2015 Outlook: It was another disappointing year for Mayberry, a 2005 first-round pick, as he saw his opportunities significantly slashed despite improved results from 2013. He turned in a .722 OPS in 63 games with the Phillies, nearly 60 points above his 2013 mark (.677), but that was over only 138 plate appearances after he logged 384 the year before. Granted, he did miss more than a month because of a wrist injury, but the Phillies had clearly soured on Mayberry even before the injury.
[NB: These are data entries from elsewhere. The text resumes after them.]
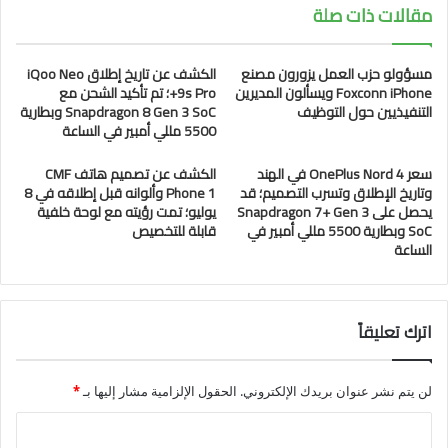
مقالات ذات صلة
مسؤولو حزب العمل يزورون مصنع
الكشف عن تاريخ إطلاق iQoo Neo
Foxconn iPhone ويسألون المديرين
9s Pro+؛ تم تأكيد الشحن مع
التنفيذيين حول التوظيف
Snapdragon 8 Gen 3 SoC وبطارية
5500 مللي أمبير في الساعة
سعر OnePlus Nord 4 في الهند
الكشف عن تصميم هاتف CMF
وتاريخ الإطلاق وتسرب التصميم؛ قد
Phone 1 وألوانه قبل إطلاقه في 8
يحصل على Snapdragon 7+ Gen 3
يوليو؛ تمت رؤيته مع لوحة خلفية
SoC وبطارية 5500 مللي أمبير في
قابلة للتخصيص
الساعة
اترك تعليقاً
لن يتم نشر عنوان بريدك الإلكتروني.
الحقول الإلزامية مشار إليها بـ
*
ا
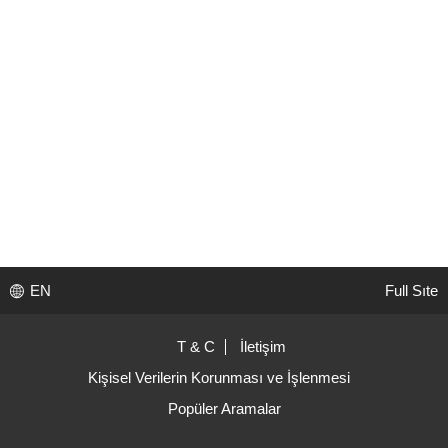
EN
Full Sıte
T & C
İletişim
Kişisel Verilerin Korunması ve İşlenmesi
Popüler Aramalar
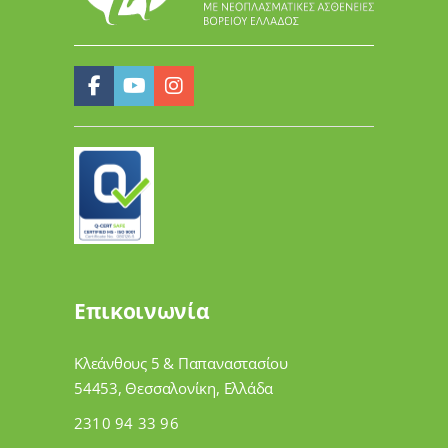
Επικοινωνία
Κλεάνθους 5 & Παπαναστασίου
54453, Θεσσαλονίκη, Ελλάδα
2310 94 33 96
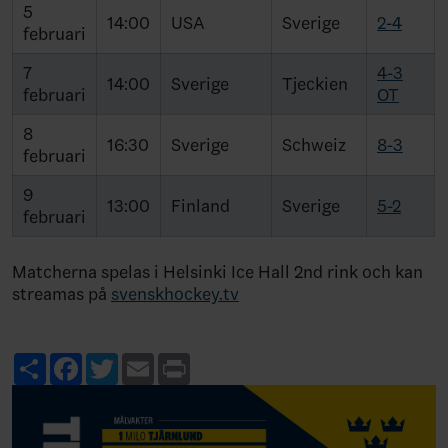
5
14:00
USA
Sverige
2-4
februari
7
4-3
14:00
Sverige
Tjeckien
februari
OT
8
16:30
Sverige
Schweiz
8-3
februari
9
13:00
Finland
Sverige
5-2
februari
Matcherna spelas i Helsinki Ice Hall 2nd rink och kan
streamas på
svenskhockey.tv
Share
Facebook
Twitter
Email
Print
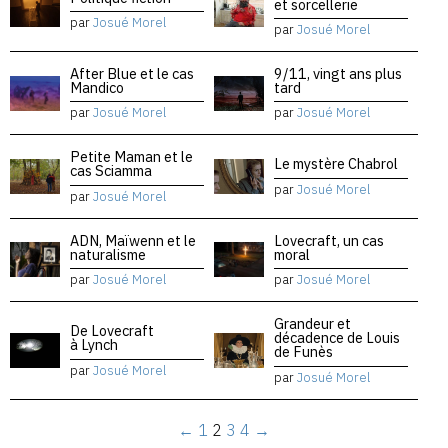
et sorcellerie
par
Josué Morel
par
Josué Morel
After Blue et le cas
9/11, vingt ans plus
Mandico
tard
par
Josué Morel
par
Josué Morel
Petite Maman et le
Le mystère Chabrol
cas Sciamma
par
Josué Morel
par
Josué Morel
ADN, Maïwenn et le
Lovecraft, un cas
naturalisme
moral
par
Josué Morel
par
Josué Morel
Grandeur et
De Lovecraft
décadence de Louis
à Lynch
de Funès
par
Josué Morel
par
Josué Morel
←
1
2
3
4
→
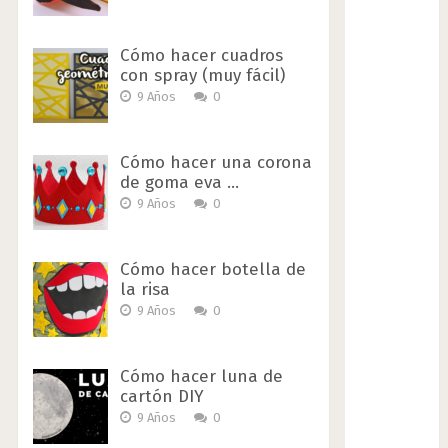
Cómo hacer cuadros
con spray (muy fácil)
9 Años
0
Cómo hacer una corona
de goma eva …
9 Años
0
Cómo hacer botella de
la risa
9 Años
0
Cómo hacer luna de
cartón DIY
9 Años
0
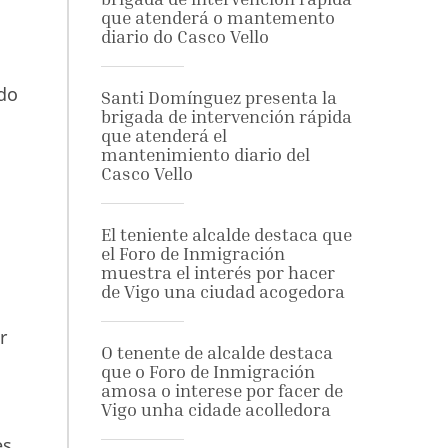
que atenderá o mantemento
diario do Casco Vello
ado
Santi Domínguez presenta la
brigada de intervención rápida
que atenderá el
mantenimiento diario del
Casco Vello
El teniente alcalde destaca que
el Foro de Inmigración
muestra el interés por hacer
de Vigo una ciudad acogedora
r
O tenente de alcalde destaca
que o Foro de Inmigración
amosa o interese por facer de
Vigo unha cidade acolledora
es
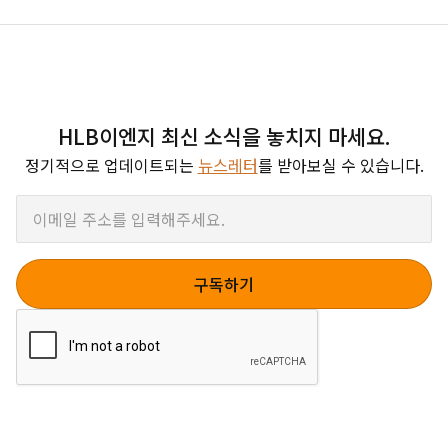
HLB이엔지 최신 소식을 놓치지 마세요.
정기적으로 업데이트되는
뉴스레터
를 받아보실 수 있습니다.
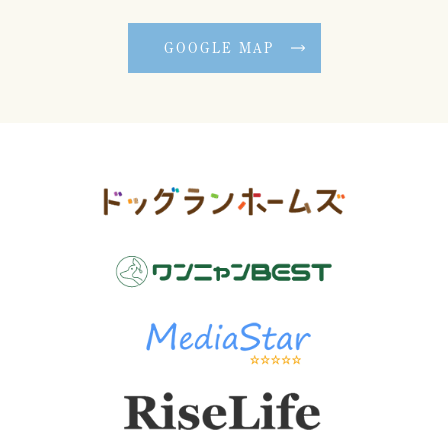
GOOGLE MAP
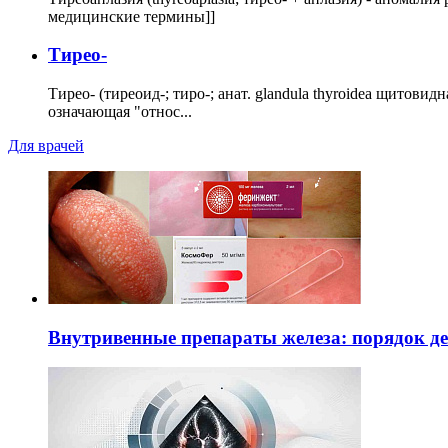
медицинские термины]]
Тирео-
Тирео- (тиреоид-; тиро-; анат. glandula thyroidea щитовид
означающая "относ...
Для врачей
Внутривенные препараты железа: порядок д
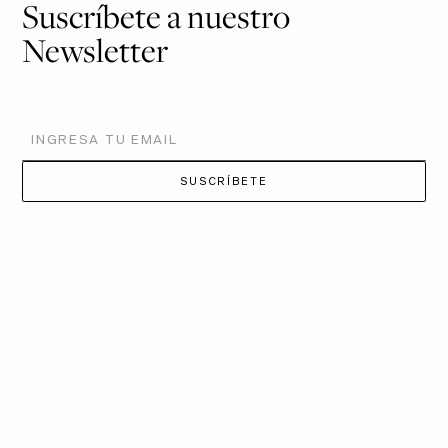
Suscríbete a nuestro
Newsletter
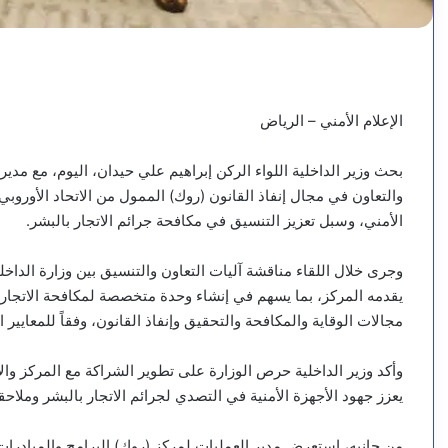
الإعلام الأمني – الرياض
بحث وزير الداخلية اللواء الركن إبراهيم علي حيدان، اليوم، مع مدير
والتعاون في مجال إنفاذ القانون (روك) الممول من الاتحاد الأورو
الأمني، وسبل تعزيز التنسيق في مكافحة جرائم الاتجار بالبشر.
وجرى خلال اللقاء مناقشة آليات التعاون والتنسيق بين وزارة الداخلي
يقدمه المركز، بما يسهم في إنشاء وحدة متخصصة لمكافحة الاتجار با
مجالات الوقاية والمكافحة والتحقيق وإنفاذ القانون، وفقاً للمعايير ال
وأكد وزير الداخلية حرص الوزارة على تطوير الشراكة مع المركز وال
يعزز جهود الأجهزة الأمنية في التصدي لجرائم الاتجار بالبشر وملاحقة
من جانبه، استعرض مدير العمليات لمركز (روك) البرامج والمبادرات 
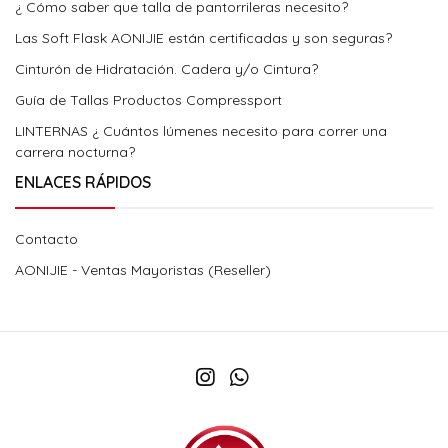
¿ Cómo saber que talla de pantorrileras necesito?
Las Soft Flask AONIJIE están certificadas y son seguras?
Cinturón de Hidratación. Cadera y/o Cintura?
Guía de Tallas Productos Compressport
LINTERNAS ¿ Cuántos lúmenes necesito para correr una
carrera nocturna?
ENLACES RÁPIDOS
Contacto
AONIJIE - Ventas Mayoristas (Reseller)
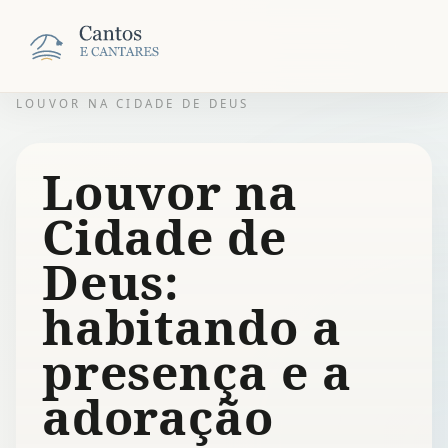
LOUVOR NA CIDADE DE DEUS
Louvor na
Cidade de
Deus:
habitando a
presença e a
adoração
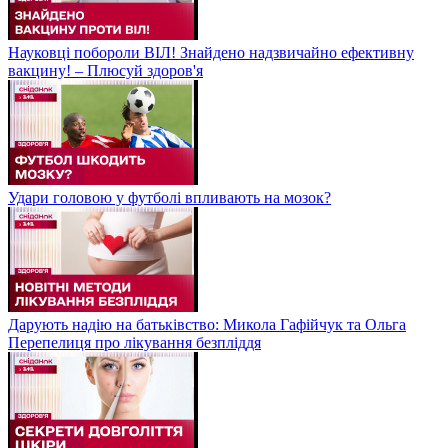
Науковці побороли ВІЛ! Знайдено надзвичайно ефективну
вакцину! – Плюсуй здоров'я
Удари головою у футболі впливають на мозок?
Дарують надію на батьківство: Микола Гафійчук та Ольга
Перепелиця про лікування безпліддя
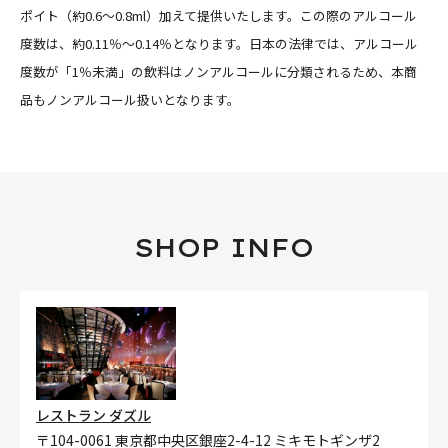
ポイト（約0.6〜0.8ml）加えて提供いたします。この際のアルコール
度数は、約0.11％〜0.14％となります。日本の法律では、アルコール
度数が「1％未満」の飲料はノンアルコールに分類されるため、本商
品もノンアルコール扱いとなります。
SHOP INFO
レストラン ダズル
〒104-0061 東京都中央区銀座2-4-12 ミキモトギンザ2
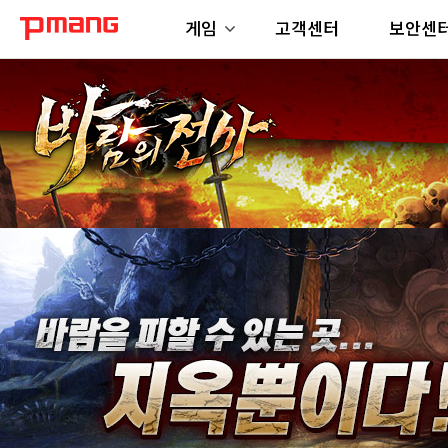
게임
고객센터
보안센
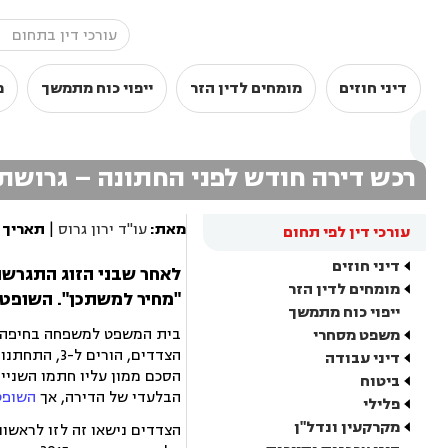
דיני חוזים
מומחים לדין הזר
ייפוי כוח מתמשך
מ
רכש דירה חודש לפני החתונה – גרושתו
מאת:
עו"ד ירון גרוס
|
תאריך 
עורכי דין לפי תחום
דיני חוזים
לאחר שבני הזוג התגרשו 
מומחים לדין הזר
"מחיר למשתכן". השופטת
ייפוי כוח מתמשך
בית המשפט למשפחה בחיפה 
משפט מסחרי
הצדדים, הו
דיני עבודה
הסכם ממון עליו חתמו השניי
ביטוח
הבלעדי של הדירה, אך
השופט
פלילי
מקרקעין ונדל"ן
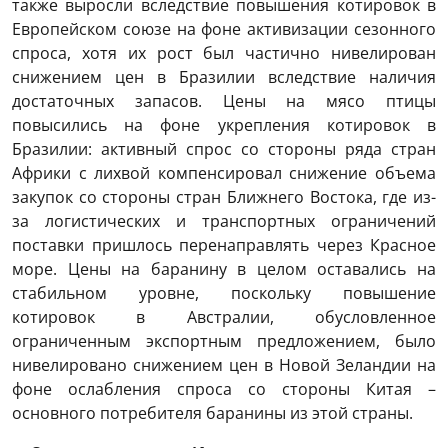
также выросли вследствие повышения котировок в
Европейском союзе на фоне активизации сезонного
спроса, хотя их рост был частично нивелирован
снижением цен в Бразилии вследствие наличия
достаточных запасов. Цены на мясо птицы
повысились на фоне укрепления котировок в
Бразилии: активный спрос со стороны ряда стран
Африки с лихвой компенсировал снижение объема
закупок со стороны стран Ближнего Востока, где из-
за логистических и транспортных ограничений
поставки пришлось перенаправлять через Красное
море. Цены на баранину в целом оставались на
стабильном уровне, поскольку повышение
котировок в Австралии, обусловленное
ограниченным экспортным предложением, было
нивелировано снижением цен в Новой Зеландии на
фоне ослабления спроса со стороны Китая –
основного потребителя баранины из этой страны.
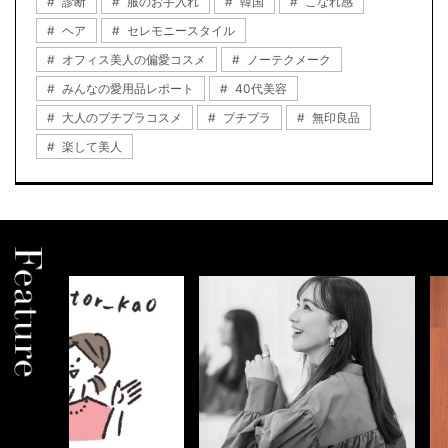
診断
服のお手入れ
韓国
こなれ感
ヘア
セレモニースタイル
オフィス美人の偏愛コスメ
ノーテクメーク
みんなの愛用品レポート
40代美容
大人のプチプラコスメ
プチプラ
無印良品
楽して美人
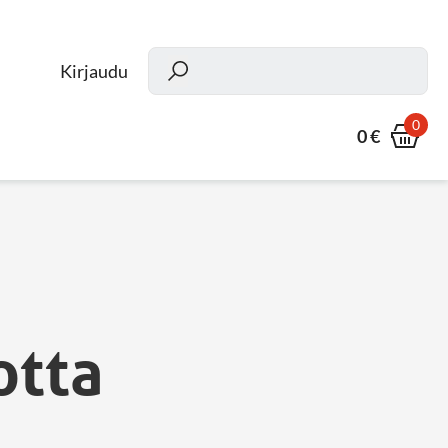
Kun
Kirjaudu
0
0 €
otta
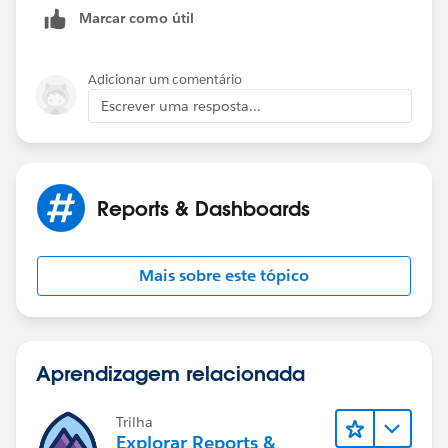
Marcar como útil
Adicionar um comentário
Escrever uma resposta...
Reports & Dashboards
Mais sobre este tópico
Aprendizagem relacionada
Trilha
Explorar Reports &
After being traded to the Blue Jays at the end of August in a post-deadline waiver deal, he went 5-for-24 with three doubles and a home run in 15 games. To say the 31-year-old was far better against lefties last season would be an understatement -- his OPS against right-handers (.568) was nearly 350 points below his mark against southpaws (.912) -- so his overall line could look much better in 2015 if Mets manager Terry Collins is strict in limiting his exposure to right-handed pitching. That said, Mayberry is unlikely to hold any real value in such a limited role, though he could make for a decent streamer when the matchup is right.